Tuesday, September 8, 2015

Supreme Court Permits Enforcement Proceedings Against Chevron


In closing another chapter in what has been a very long story, the Supreme Court of Canada ruled unanimously that forty-seven Ecuadorian villagers can proceed with their Ontario lawsuit against Chevron Corporation (“Chevron”) and Chevron Canada Limited (“Chevron Canada”) to recognize and enforce a U.S. $9.51 million judgment that they obtained against Chevron in the courts of Ecuador.

 

This writer has written about this case before. After the plaintiffs commenced an action in the Ontario Superior Court, Chevron moved to permanently stay the action on the basis that the Ontario Court had no jurisdiction to hear the matter. The motion judge ruled in the villagers’ favour with respect to the issue of jurisdiction.

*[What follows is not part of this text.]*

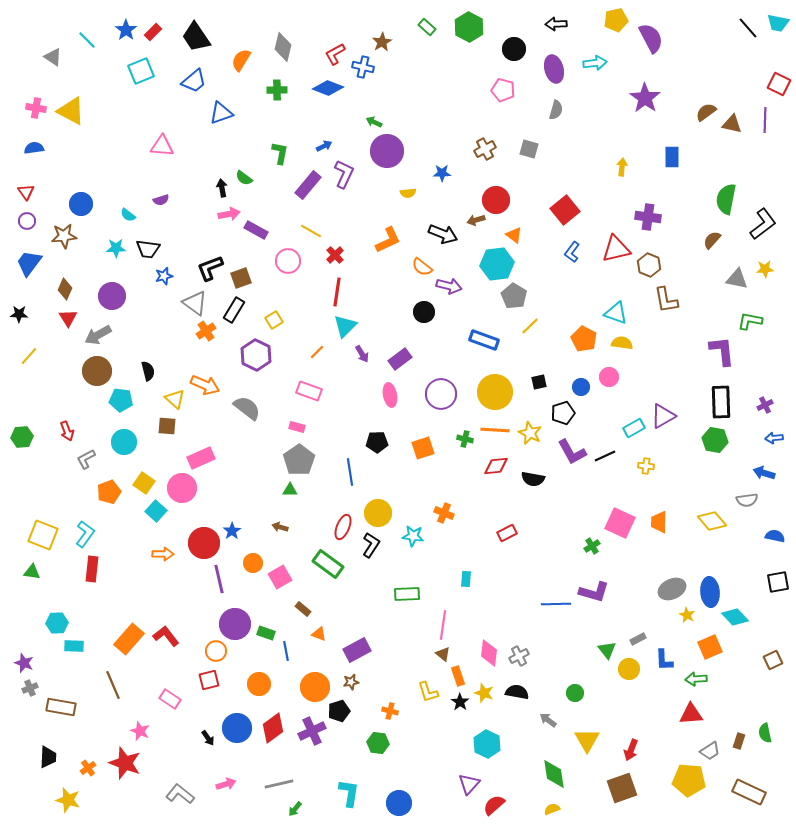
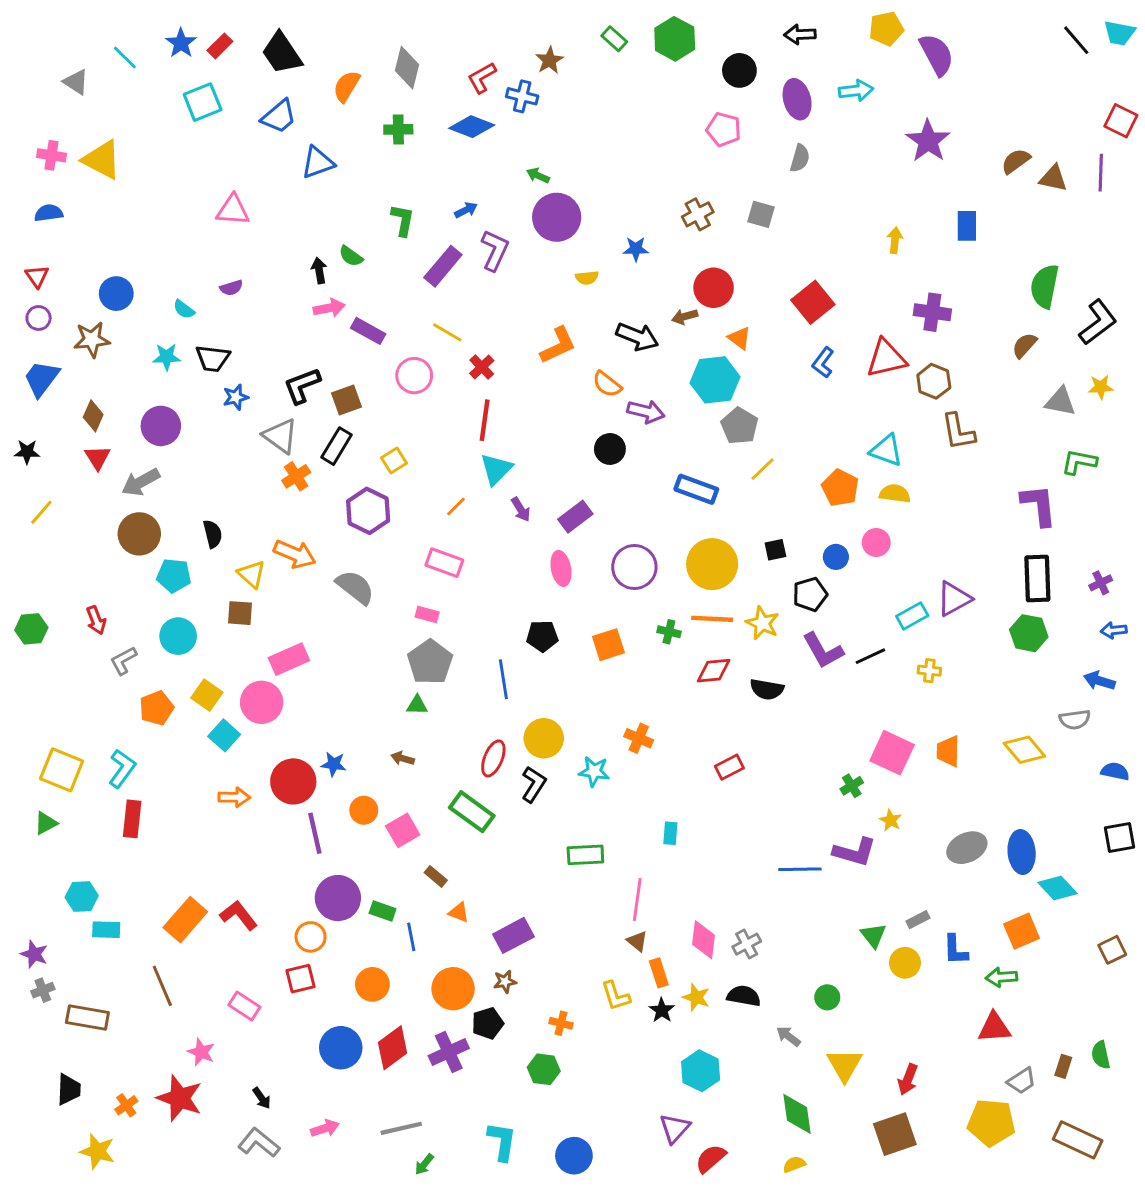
blue star: (232, 531) -> (334, 764), turned -30
green triangle: (32, 572) -> (46, 823), turned -36
yellow star: (687, 615) -> (891, 820), moved
black arrow: (208, 738) -> (262, 1098), moved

However, the judge exercised the court’s power to stay the proceedings on its own motion on the basis that pursuing a recognition and enforcement proceeding against Chevron in Ontario, where Chevron claimed it had no assets, would be futile and a waste of time and resources.

 

The Ontario Court of Appeal reversed that decision, holding that the Ontario courts need not erect additional obstacles  to the villagers' 27 year fight against Chevron and its predecessor Texaco Oil.  The action had been brought in Ecuador as a result of extensive environmental pollution that had disrupted the lives and jeopardized the futures of approximately 30,000 Ecuadorian indigenous villagers.  The plaintiffs' attempts to obtain compensation had been met with obstacles and roadblocks by Chevron the entire way.

 

The Supreme Court of Canada agreed. Justice Gascon, writing for the unanimous court, held that in order to recognize and enforce a foreign judgment, the only prerequisite is that the foreign court have a real and substantial connection with the litigants or with the subject matter of the dispute or that the traditional bases of jurisdiction were satisfied.

 

Canadian courts have never required that there be a real and substantial connection between the defendant or the action and the enforcing court for jurisdiction to exist in recognition and enforcement proceedings. The Supreme Court held that an unambiguous statement  that a real and substantial connection was not necessary would have the benefit of providing a fixed, clear and predictable rule, and would help to avoid needless and wasteful jurisdictional inquiries.

 

The Court held that there were two considerations of principle that support the view that a real and substantial connection test should not be extended to an enforcing court. Firstly, in an action for recognition and enforcement, the only purpose of the action is to allow a pre-existing obligation to be fulfilled. As the enforcing court is not creating a new substantive obligation, there can be no concern that the parties are situated elsewhere or that the facts underlying the dispute are properly addressed in another court. Each jurisdiction has an equal interest in the obligation resulting from the foreign judgement and no concern about territorial overreach could emerge.

 

The Court held that it must be remembered that the notion of comity has consistently been found to underlie Canadian recognition and enforcement law. The need to acknowledge and show respect for the legal action of other states has remained one of comity’s core components and militates in favour of recognition and enforcement. No unfairness results to judgment debtors from having to defend against recognition and enforcement proceedings – through their own behaviour and illegal non-compliance, they have made themselves a subject of outstanding obligations, so they may be called upon to answer for their debts in various jurisdictions.

 

The court held that requiring any defendant to be present or to have assets in the enforcing jurisdiction would only undermine order and fairness. In today’s globalized world and electronic age, to require that a judgment creditor wait until the foreign debtor is present or has assets in the province before a court can find that it has jurisdiction in recognition and enforcement proceedings would be to turn a blind eye to current economic reality.

 

Secondly, the court held that finding that there is no requirement of a real and substantial connection between the defendant or the action and the enforcing court is also supported by the choices made by the Ontario legislature, all other common-law provinces and territories, Quebec, other international common-law jurisdictions and most Canadian conflict of laws scholars.

 

In this case, the motion judge had correctly found jurisdiction with respect to both Chevron and Chevron Canada. The establishment of jurisdiction did not mean that the plaintiffs would necessarily succeed in having the Ecuadorian judgment recognized and enforced. It did nothing more than afford the Plaintiffs the opportunity to seek recognition and enforcement in Ontario. Chevron and Chevron Canada could use the available procedural tools to defend against the plaintiffs’ allegations.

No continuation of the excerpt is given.